Should you or your dog happen upon rattlesnakes in San Diego, there is no reason to panic. Rattlesnakes are just as afraid of you as you are of them, if not more. The first step is to secure your dog’s leash. If your dog is well trained, have he or she sit while you assess your surroundings. It should only take a moment for you to decide if you can move around the snake or if you need to back away and return the way you came.

You should not attempt to move the snake in any way. Some will use a large stick to guide the snake or even lift it to a safer spot. This is a good way to anger the snake, which may cause it to lash out.

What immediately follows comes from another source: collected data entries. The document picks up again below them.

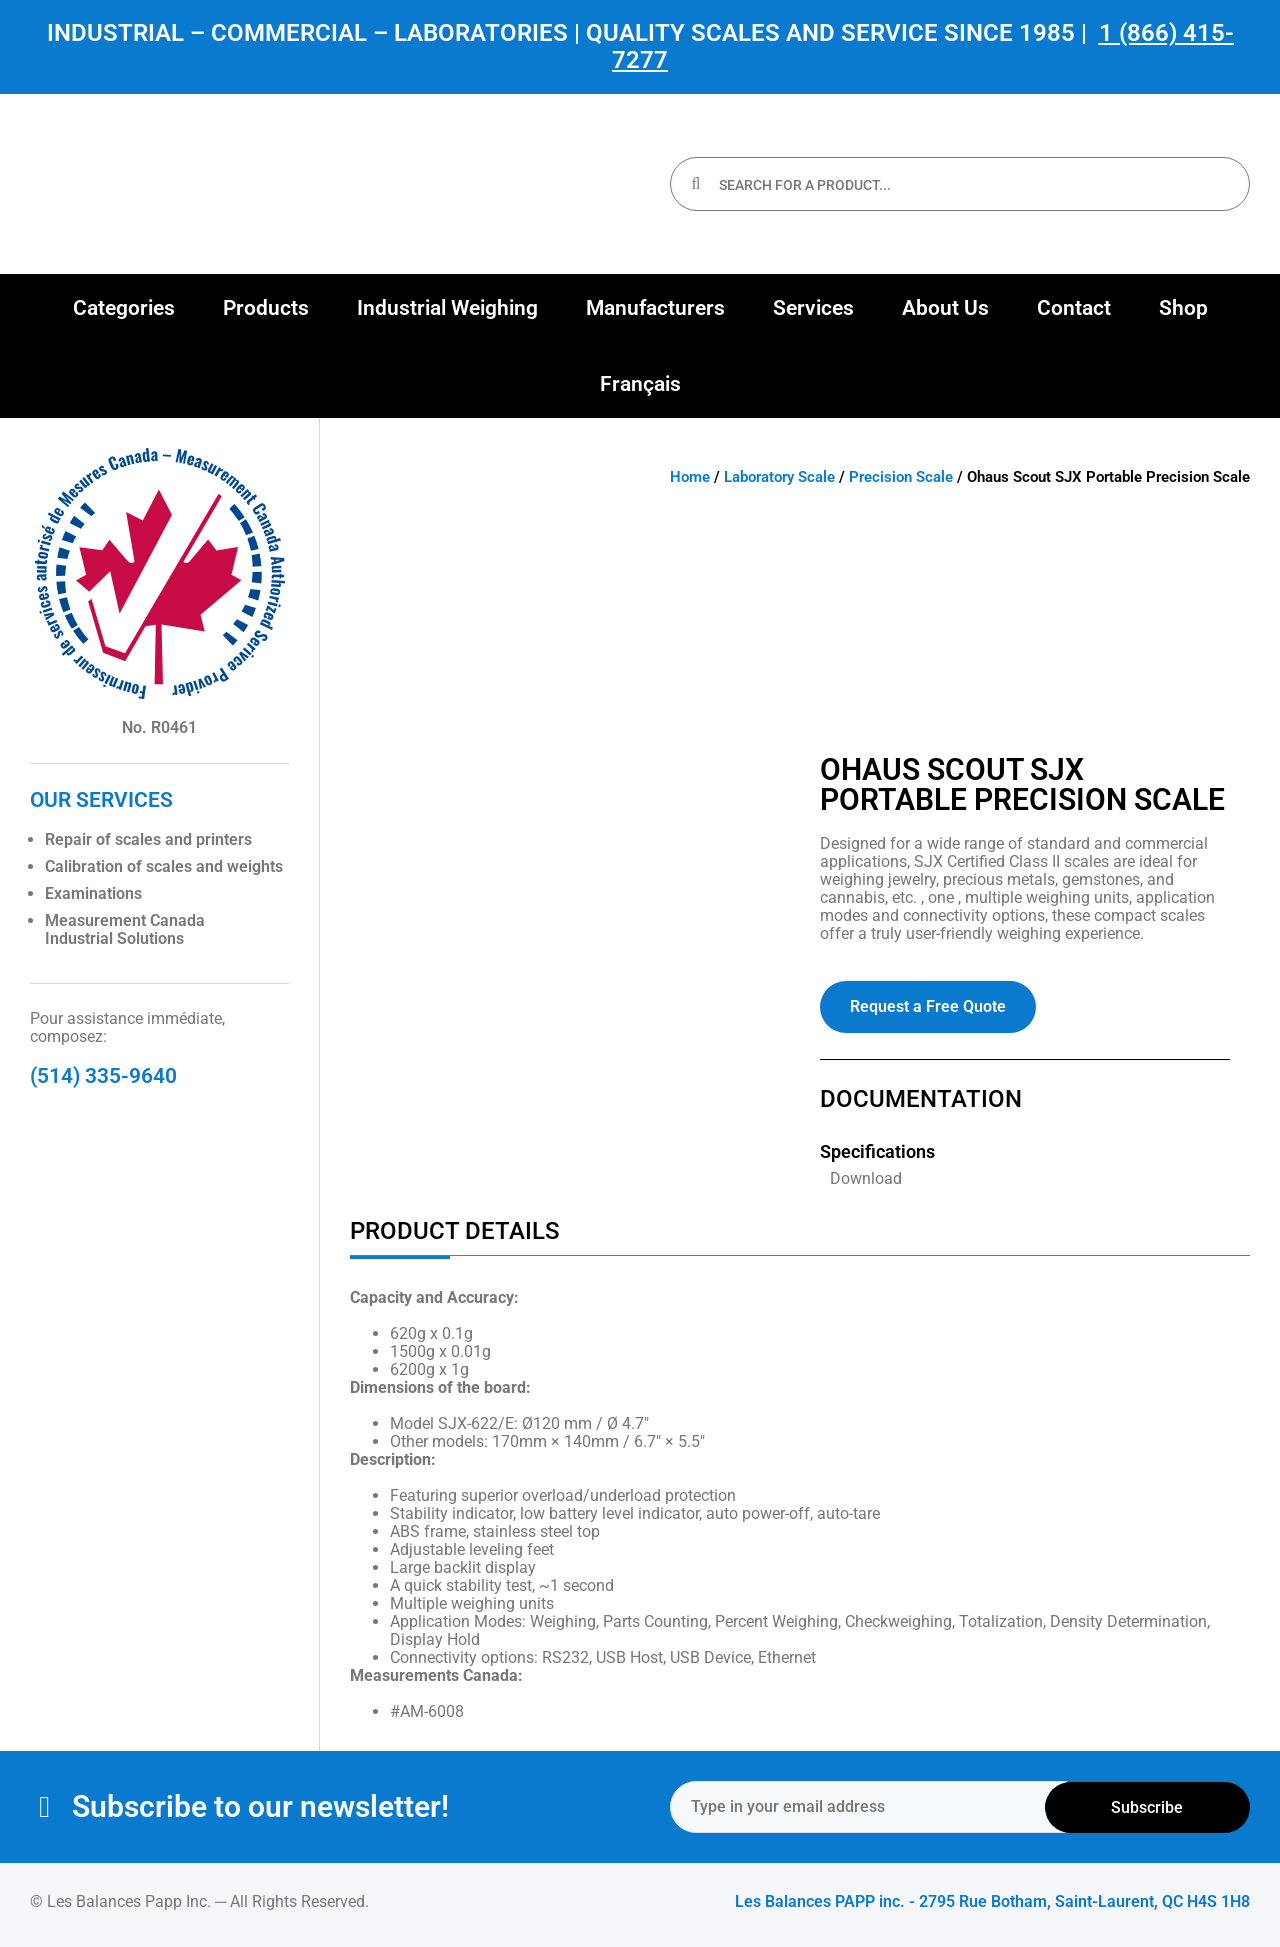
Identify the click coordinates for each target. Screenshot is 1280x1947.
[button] (124, 308)
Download (866, 1178)
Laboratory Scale (779, 477)
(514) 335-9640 (103, 1076)
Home (690, 477)
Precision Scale (901, 477)
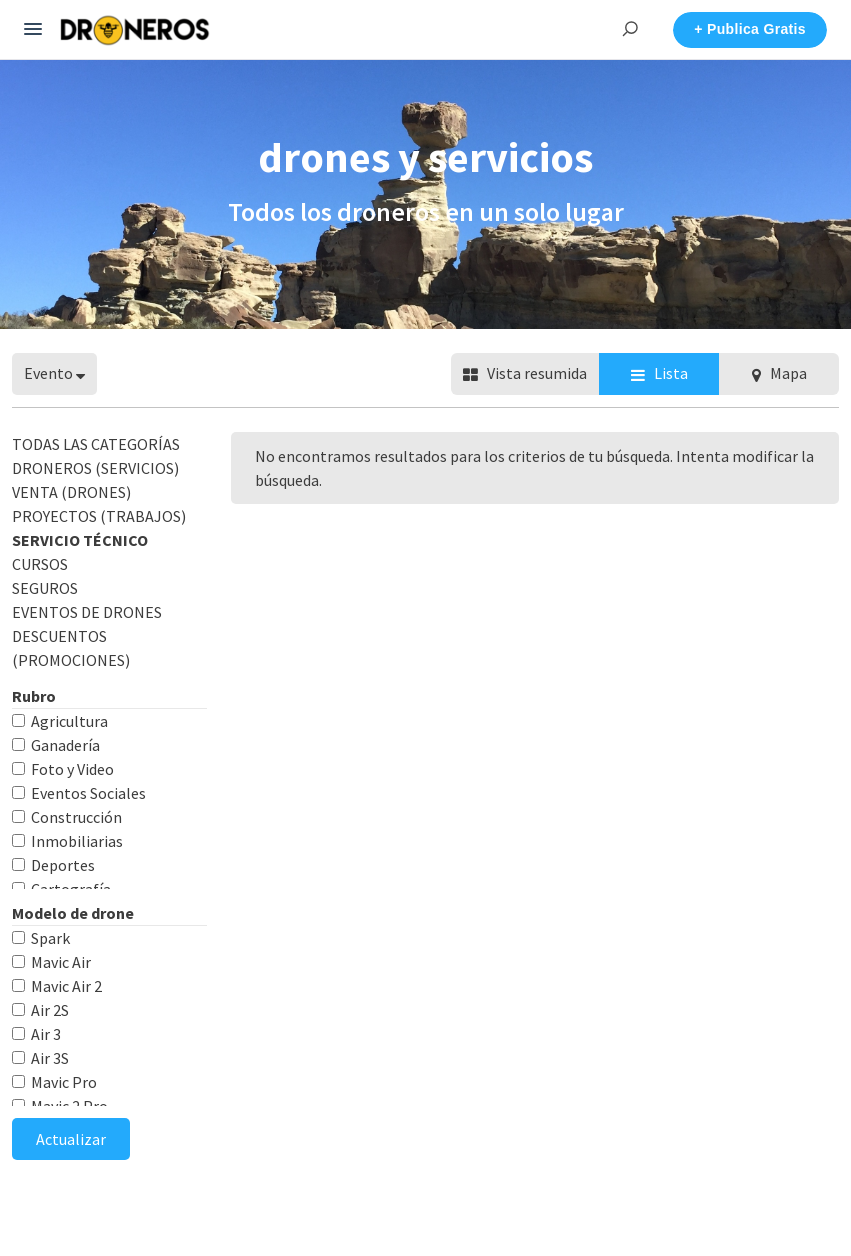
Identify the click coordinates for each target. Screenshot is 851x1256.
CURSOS (40, 564)
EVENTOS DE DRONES (87, 612)
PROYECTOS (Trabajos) (99, 516)
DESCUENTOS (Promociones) (71, 648)
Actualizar (71, 1139)
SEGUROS (45, 588)
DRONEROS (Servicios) (95, 468)
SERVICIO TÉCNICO (80, 540)
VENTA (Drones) (71, 492)
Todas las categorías (96, 444)
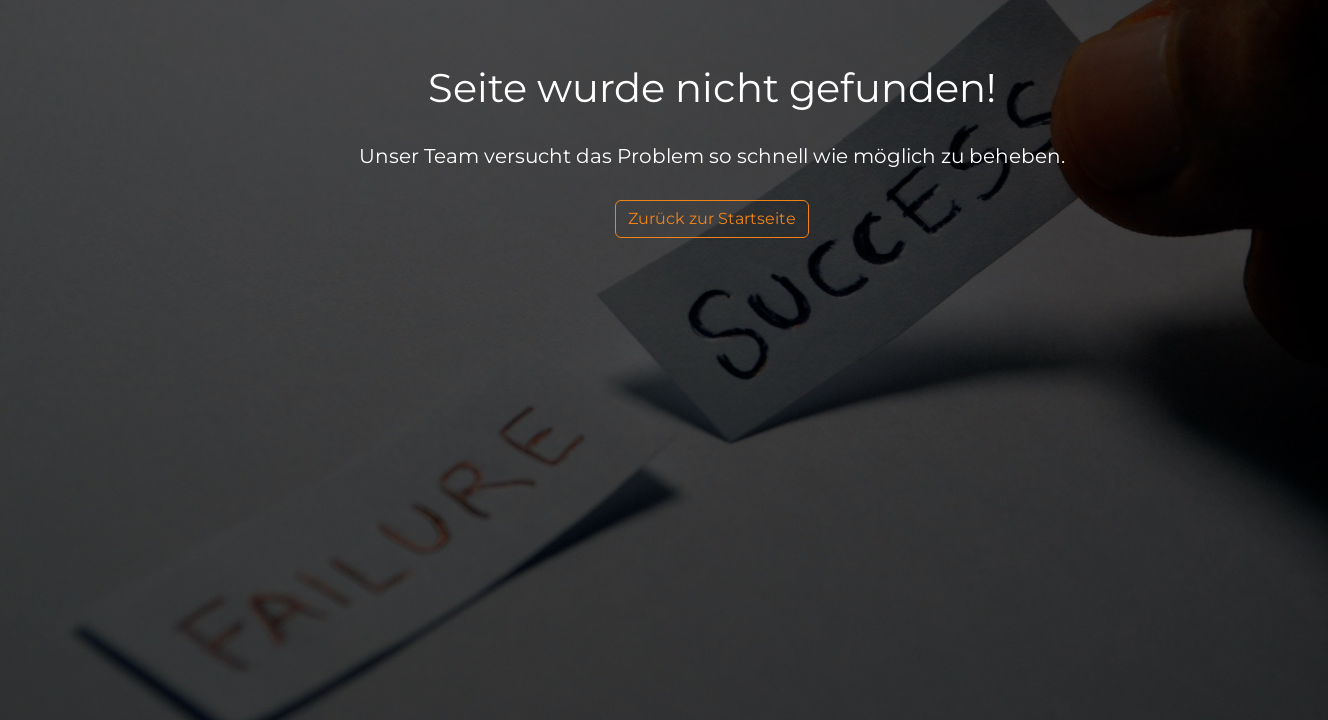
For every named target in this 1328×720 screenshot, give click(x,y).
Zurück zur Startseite (712, 218)
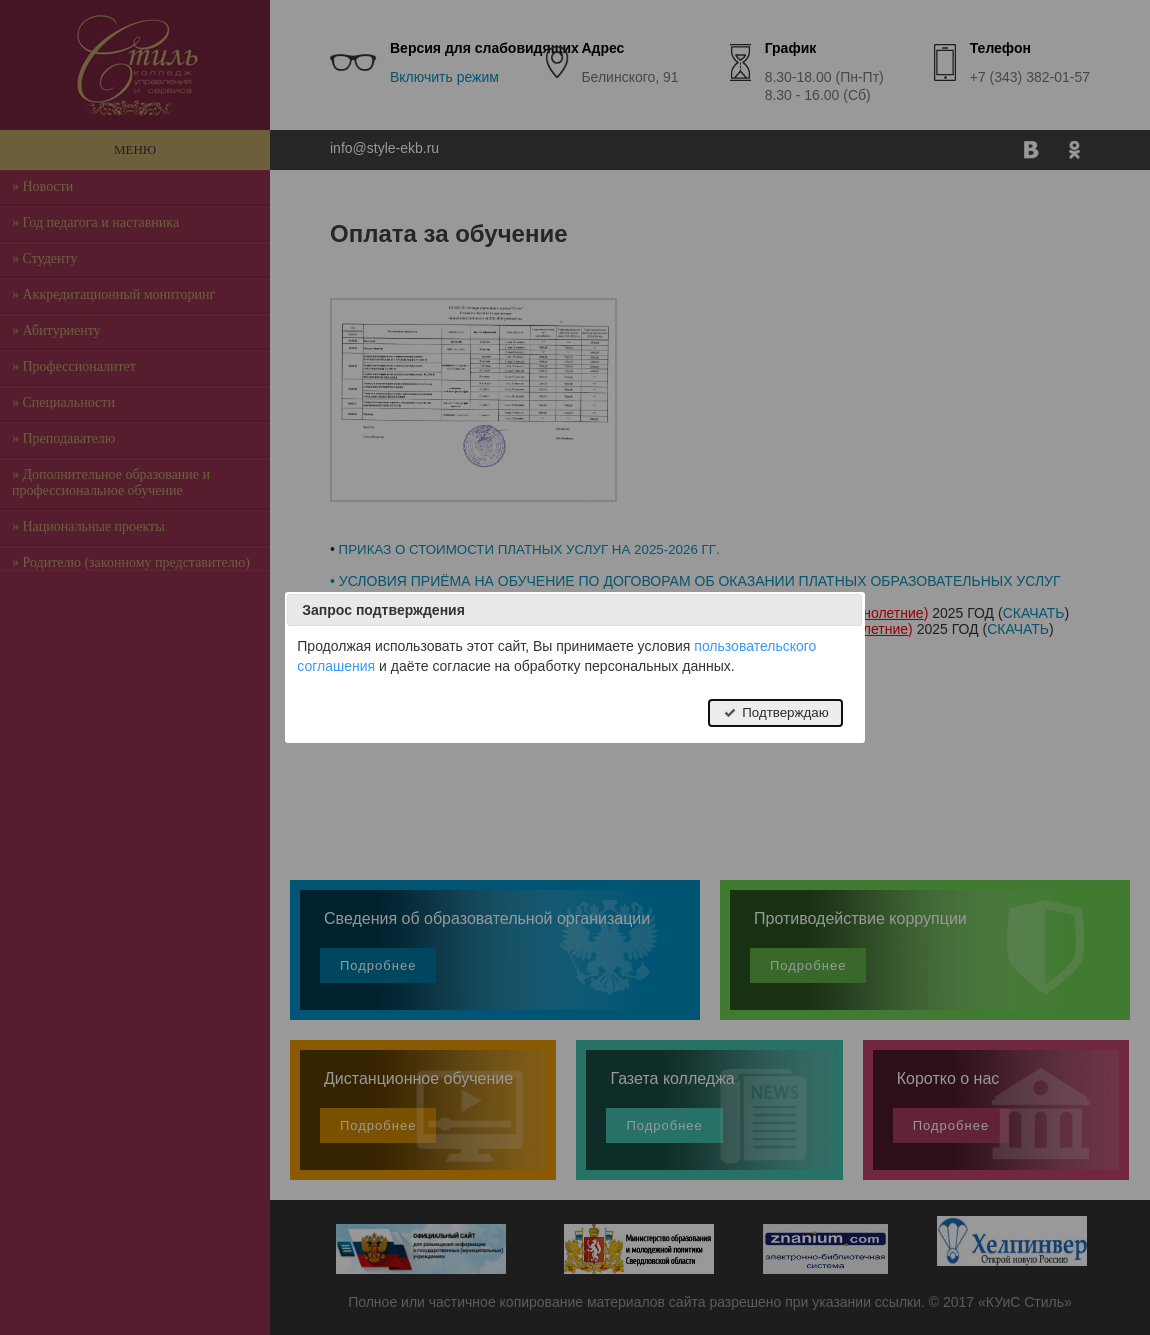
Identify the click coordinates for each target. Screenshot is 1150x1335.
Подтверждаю (775, 712)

The best thing you can do when you see a snake is to leave it alone.

Unlike harmless gopher snakes, whose head is the same width as their body, rattlesnakes have large, flat, oval-shaped heads.

Emergency Aid for Rattlesnake Bites

A curious dog may happen upon a rattlesnake before you have the chance to act. If your dog is bitten, you must remember to remain calm. Panicking will not help you or your best friend. Immediately remove your dog from the hiking path and seek emergency veterinary assistance.

Not able to reach a veterinarian right away? There are some things you can do before you find medical help. Give your dog an antihistamine. It is a good idea that you carry drugs like Benadryl with you during hiking season just in case your dog is bitten. Next, clean the wound very well. An infection from the bite can be even more dangerous than the venom itself. Your dog will still need to see a veterinarian, but these steps can help to ensure that he or she will be comfortable in the meantime.

Rattlesnakes can be both frightening and dangerous. However, they are also an important part of the ecology of southern California. While it is smart to be wary of rattlesnakes, it is also vital not to harm them or their young in any way. In most cases, you and your pet will be safe from rattlesnakes as long as you observe the appropriate precautions.